In the data below, set down exactly the lines from the one containing "styrelsen. Men först" up to and including the one containing "Accesso per a Destinacions". Leave the pictures out.

→ **RECORDS SHOWN**:
[Start of section]

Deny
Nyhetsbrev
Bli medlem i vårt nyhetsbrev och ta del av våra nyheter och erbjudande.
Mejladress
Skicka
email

[End of section]
[Start of section]

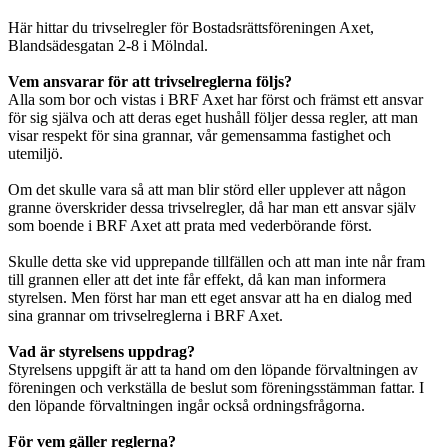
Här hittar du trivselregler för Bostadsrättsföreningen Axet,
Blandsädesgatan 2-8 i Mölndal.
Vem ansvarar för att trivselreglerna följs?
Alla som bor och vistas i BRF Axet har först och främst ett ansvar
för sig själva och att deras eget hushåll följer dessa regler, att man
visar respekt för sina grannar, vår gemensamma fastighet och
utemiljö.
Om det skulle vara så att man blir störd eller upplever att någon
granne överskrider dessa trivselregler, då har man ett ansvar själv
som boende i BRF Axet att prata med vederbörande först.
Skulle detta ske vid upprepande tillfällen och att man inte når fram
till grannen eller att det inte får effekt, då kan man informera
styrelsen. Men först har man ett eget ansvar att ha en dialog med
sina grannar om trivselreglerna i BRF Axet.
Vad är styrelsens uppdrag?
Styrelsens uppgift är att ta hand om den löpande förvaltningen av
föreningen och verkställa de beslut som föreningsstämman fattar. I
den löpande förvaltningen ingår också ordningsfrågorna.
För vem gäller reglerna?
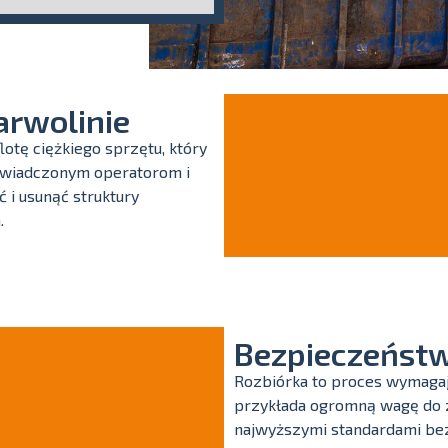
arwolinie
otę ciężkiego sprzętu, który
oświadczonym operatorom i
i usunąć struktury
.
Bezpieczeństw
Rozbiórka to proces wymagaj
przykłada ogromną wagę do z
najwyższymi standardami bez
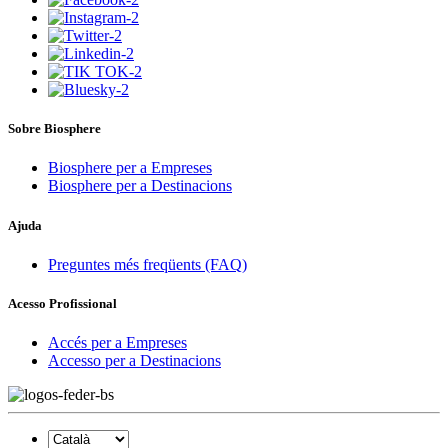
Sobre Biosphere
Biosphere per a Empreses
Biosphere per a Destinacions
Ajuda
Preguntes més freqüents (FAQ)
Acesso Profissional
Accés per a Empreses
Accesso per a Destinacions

[End of section]

→ **RESPONSE BOX**:
styrelsen. Men först har man ett eget ansvar att ha en dialog med
sina grannar om trivselreglerna i BRF Axet.
Vad är styrelsens uppdrag?
Styrelsens uppgift är att ta hand om den löpande förvaltningen av
föreningen och verkställa de beslut som föreningsstämman fattar. I
den löpande förvaltningen ingår också ordningsfrågorna.
För vem gäller reglerna?
arwolinie
otę ciężkiego sprzętu, który
oświadczonym operatorom i
i usunąć struktury
.
Bezpieczeństw
Rozbiórka to proces wymagaj
przykłada ogromną wagę do z
najwyższymi standardami bez
Sobre Biosphere
Biosphere per a Empreses
Biosphere per a Destinacions
Ajuda
Preguntes més freqüents (FAQ)
Acesso Profissional
Accés per a Empreses
Accesso per a Destinacions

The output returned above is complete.